The United States Department of the Interior has reversed a 2014 ban on the use of neonicotinoids and the planting of GMO crops in over 50 national wildlife refuges where farming is allowed nationwide.
The decision was released via a memo from Fish and Wildlife Service Deputy Director Greg Sheehan earlier this month. Environmental groups have condemned the decision, noting that the wildlife in the refuges will be adversely affected by these changes.
“Industrial agriculture has no place on refuges dedicated to wildlife conservation and protection of some of the most vital and vulnerable species,” Jamie Rappaport Clark, CEO of Defenders of Wildlife, told Reuters, calling the decision “an insult to our national wildlife refuges and the wildlife that rely on them.”
The reintroduction of neonicotinoids, specifically, was condemned by Mother Nature Network, which noted that the science connecting these pesticides to widespread bee death is quite clear.

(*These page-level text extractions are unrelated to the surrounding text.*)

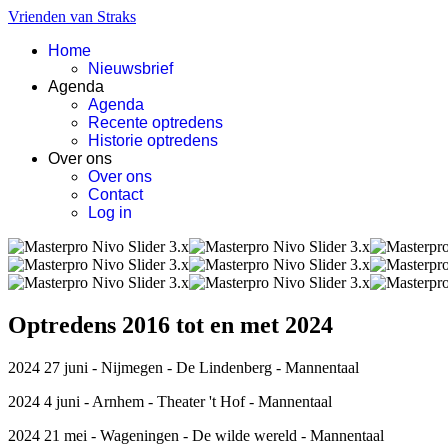
Vrienden van Straks
Home
Nieuwsbrief
Agenda
Agenda
Recente optredens
Historie optredens
Over ons
Over ons
Contact
Log in
Optredens 2016 tot en met 2024
2024 27 juni - Nijmegen - De Lindenberg - Mannentaal
2024 4 juni - Arnhem - Theater 't Hof - Mannentaal
2024 21 mei - Wageningen - De wilde wereld - Mannentaal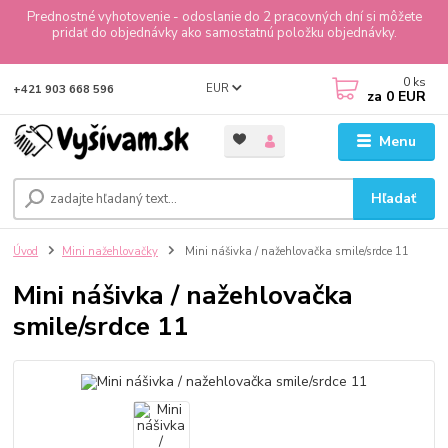
Prednostné vyhotovenie - odoslanie do 2 pracovných dní si môžete
pridať do objednávky ako samostatnú položku objednávky.
0
ks
EUR
+421 903 668 596
za
0 EUR
Menu
Hľadať
Úvod
Mini nažehlovačky
Mini nášivka / nažehlovačka smile/srdce 11
Mini nášivka / nažehlovačka
smile/srdce 11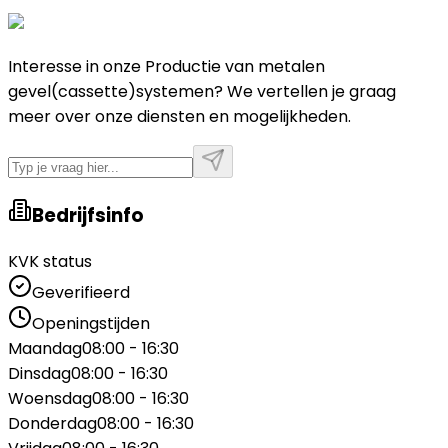
Interesse in onze Productie van metalen
gevel(cassette)systemen? We vertellen je graag
meer over onze diensten en mogelijkheden.
Bedrijfsinfo
KVK status
Geverifieerd
Openingstijden
Maandag
08:00 - 16:30
Dinsdag
08:00 - 16:30
Woensdag
08:00 - 16:30
Donderdag
08:00 - 16:30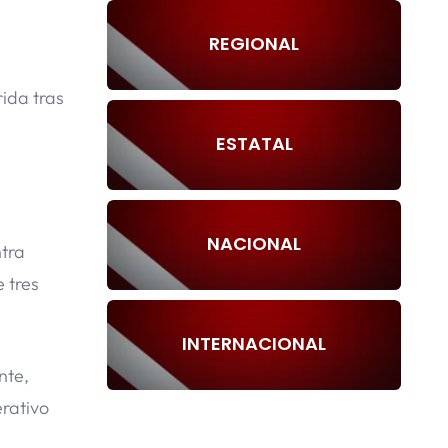
REGIONAL
ida tras
ESTATAL
NACIONAL
ntra
 tres
INTERNACIONAL
nte,
erativo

Studies have proven that neonicotinoids hinder bees' ability to fly, and these and other findings led the European Union to ban the use of the three most common pesticides in this class in April.

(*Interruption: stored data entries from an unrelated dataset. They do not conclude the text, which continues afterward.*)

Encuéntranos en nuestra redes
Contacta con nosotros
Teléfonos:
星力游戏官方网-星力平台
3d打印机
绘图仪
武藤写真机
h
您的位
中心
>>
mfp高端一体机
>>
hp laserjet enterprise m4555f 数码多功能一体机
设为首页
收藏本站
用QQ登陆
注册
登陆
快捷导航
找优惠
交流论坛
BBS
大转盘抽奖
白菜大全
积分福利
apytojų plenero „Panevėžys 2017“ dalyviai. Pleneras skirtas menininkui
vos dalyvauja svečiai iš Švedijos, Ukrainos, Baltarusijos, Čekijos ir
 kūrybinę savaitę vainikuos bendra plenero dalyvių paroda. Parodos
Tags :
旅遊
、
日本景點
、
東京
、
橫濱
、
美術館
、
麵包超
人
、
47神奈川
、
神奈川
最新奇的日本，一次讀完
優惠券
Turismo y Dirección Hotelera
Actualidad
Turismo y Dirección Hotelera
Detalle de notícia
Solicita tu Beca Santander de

The use of neonicotinoids in wildlife refuges will be made on a case-by-case basis, according to the memo.
Sheehan writes that these policy reversals, specifically with regards to GMO crops, are necessary to ensure that migratory waterbirds have adequate foraging opportunities.
"Some National Wildlife Refuge Lands are no longer able to provide the amount or quality of food that they once did due to changes in cooperative food practices within the Refuge system," reads the memo. "We must ensure that we are appropriately making use of farm practice innovations as we actively manage farm areas."

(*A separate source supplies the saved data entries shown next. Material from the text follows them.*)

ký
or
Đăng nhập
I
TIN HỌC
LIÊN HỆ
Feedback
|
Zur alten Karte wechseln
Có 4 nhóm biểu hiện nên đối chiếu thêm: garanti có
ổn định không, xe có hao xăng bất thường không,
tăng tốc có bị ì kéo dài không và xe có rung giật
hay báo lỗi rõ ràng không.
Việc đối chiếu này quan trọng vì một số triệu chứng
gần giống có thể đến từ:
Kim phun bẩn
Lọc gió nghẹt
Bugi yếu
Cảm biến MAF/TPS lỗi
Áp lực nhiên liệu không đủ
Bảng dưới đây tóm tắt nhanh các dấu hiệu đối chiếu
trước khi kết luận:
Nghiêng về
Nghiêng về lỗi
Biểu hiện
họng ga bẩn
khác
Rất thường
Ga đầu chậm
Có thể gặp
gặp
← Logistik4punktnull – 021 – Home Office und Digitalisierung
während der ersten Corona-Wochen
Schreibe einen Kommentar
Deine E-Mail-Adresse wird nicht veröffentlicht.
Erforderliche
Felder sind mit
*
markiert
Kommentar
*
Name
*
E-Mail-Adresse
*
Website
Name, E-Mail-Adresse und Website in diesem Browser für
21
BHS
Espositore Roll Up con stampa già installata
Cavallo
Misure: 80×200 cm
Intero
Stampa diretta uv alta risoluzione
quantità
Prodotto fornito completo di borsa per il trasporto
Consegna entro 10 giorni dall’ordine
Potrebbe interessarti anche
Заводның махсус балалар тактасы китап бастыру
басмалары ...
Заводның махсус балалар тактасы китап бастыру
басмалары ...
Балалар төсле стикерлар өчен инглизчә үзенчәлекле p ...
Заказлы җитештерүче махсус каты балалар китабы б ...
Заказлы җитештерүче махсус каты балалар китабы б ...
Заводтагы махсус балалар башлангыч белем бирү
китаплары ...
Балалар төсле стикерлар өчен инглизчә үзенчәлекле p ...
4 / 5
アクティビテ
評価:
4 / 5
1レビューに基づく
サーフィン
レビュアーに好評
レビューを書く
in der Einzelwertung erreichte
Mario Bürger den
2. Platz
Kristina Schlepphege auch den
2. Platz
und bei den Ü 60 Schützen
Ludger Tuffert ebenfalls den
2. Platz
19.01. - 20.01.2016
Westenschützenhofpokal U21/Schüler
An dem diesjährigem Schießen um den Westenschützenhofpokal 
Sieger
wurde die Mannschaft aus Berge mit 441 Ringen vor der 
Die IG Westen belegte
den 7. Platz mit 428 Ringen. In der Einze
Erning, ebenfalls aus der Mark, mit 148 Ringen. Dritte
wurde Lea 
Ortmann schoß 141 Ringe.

The decision reverses a policy written by James Kurth, then-chief of the National Wildlife Refuge System, in 2014 that stated almost the exact opposite.
"We have demonstrated our ability to successfully accomplish refuge purpose over the past two years without using genetically modified crops, therefore, it is no longer possible to say that their use is essential to meet wildlife management objectives," he wrote at the time.